Image of young girl reading a book.

 

 

 

 

 

 

 

 

 

I recently thought of the book and the enthusiasm it provoked when I read about a study showing just how few newly published children’s books portray characters from racial and ethnic minorities: Of 3,200 books published in 2013 and studied by researchers at the Cooperative Children’s Book Center School of Education, University of Wisconsin-Madison, they found only 93 about black characters; 57 about Latinos; 69 about Asian; and 34 about American Indians.

That amounts to … not a lot.

This is a shame on so many levels. Most obviously, for kids who themselves belong to any of these terribly underrepresented groups—but also for all of us.

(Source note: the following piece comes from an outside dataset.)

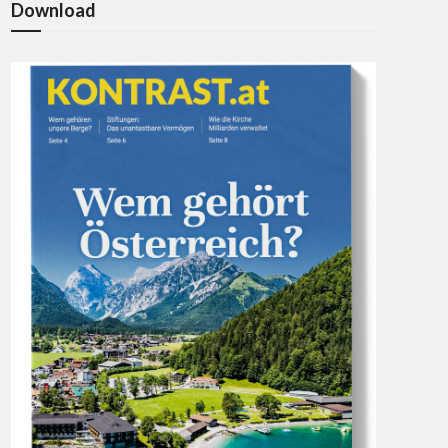
Download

The problem with these stats is the flip side of the excitement my friends and I felt for The Purim Superhero. The stories that we tell ourselves—and certainly the stories we read to our children—matter. Deeply. They help us understand and make sense of our world, they help us define ourselves and our values, they help us appreciate how others feel and how to put words to our own feelings. It is not just a matter of seeing myself in these stories, it is a matter of seeing my world—and the world I want to live in.

The American family is changing, fundamentally, rapidly. Whatever the world of our parents and grandparents and great-grandparents looked like, today’s world, and certainly tomorrow’s world, will look very different. I want to be able to help my children understand, value, and cherish other people and other families, regardless of what they look like, where they come from, how they worship, or who they love. If the kids’ book world cannot capture in any adequate way the range of racial and ethnic diversity among American families, what hope is there for depictions of newer and less traditional family arrangements?

Books are a big way to help us accomplish that. Without them to aid us, the task is that much harder.

As our values and the realities of our world change over time, so should our books, which can help our kids feel comfortable with and accepting of ideas–and people and family arrangements– that are new, different, and perhaps at first unusual to them. In addition to its two-daddy household, The Purim Superhero features a woman rabbi as the spiritual leader of their synagogue. Depicting a woman in the historically male role of rabbi would have been remarkable a couple of generations ago, and virtually unthinkable before then. Today it is hardly mentioned, if at all, in coverage of and discussions about the book. My kids shrug at it, just as they shrug at the idea of a family with two daddies, and that’s in part thanks to the book they’re asking me to read again and again.

It’s important to note that The Purim Superhero wasn’t created in a vacuum and it wasn’t a happy accident of writer meets publisher. It was the product of a writing contest held by Keshet, an advocacy group for LGBT Jews (the name means “rainbow” in Hebrew) — which saw the contest a great way to find, publish, and publicize an engaging book with the character, themes, and message of so important to the organization.

Perhaps it’s time for others to follow that model. Strangely, the University of Wisconsin-Madison study found that the number of children’s books featuring characters from the groups it studied dropped over the past decade.

We’re going the wrong way. It’s time for our kids’ books to look like America.